TASK REQUIREMENTS: With the pictures omitted, transcribe each line below exactly as it is.

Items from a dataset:
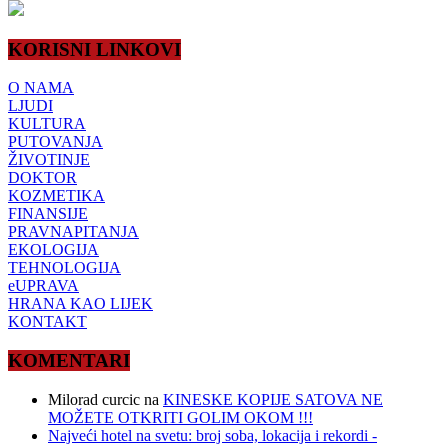
KORISNI LINKOVI
O NAMA
LJUDI
KULTURA
PUTOVANJA
ŽIVOTINJE
DOKTOR
KOZMETIKA
FINANSIJE
PRAVNAPITANJA
EKOLOGIJA
TEHNOLOGIJA
eUPRAVA
HRANA KAO LIJEK
KONTAKT
KOMENTARI
Milorad curcic
na
KINESKE KOPIJE SATOVA NE
MOŽETE OTKRITI GOLIM OKOM !!!
Najveći hotel na svetu: broj soba, lokacija i rekordi -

ANSWER FOR THE TASK:
KORISNI LINKOVI
O NAMA
LJUDI
KULTURA
PUTOVANJA
ŽIVOTINJE
DOKTOR
KOZMETIKA
FINANSIJE
PRAVNAPITANJA
EKOLOGIJA
TEHNOLOGIJA
eUPRAVA
HRANA KAO LIJEK
KONTAKT
KOMENTARI
Milorad curcic
na
KINESKE KOPIJE SATOVA NE
MOŽETE OTKRITI GOLIM OKOM !!!
Najveći hotel na svetu: broj soba, lokacija i rekordi -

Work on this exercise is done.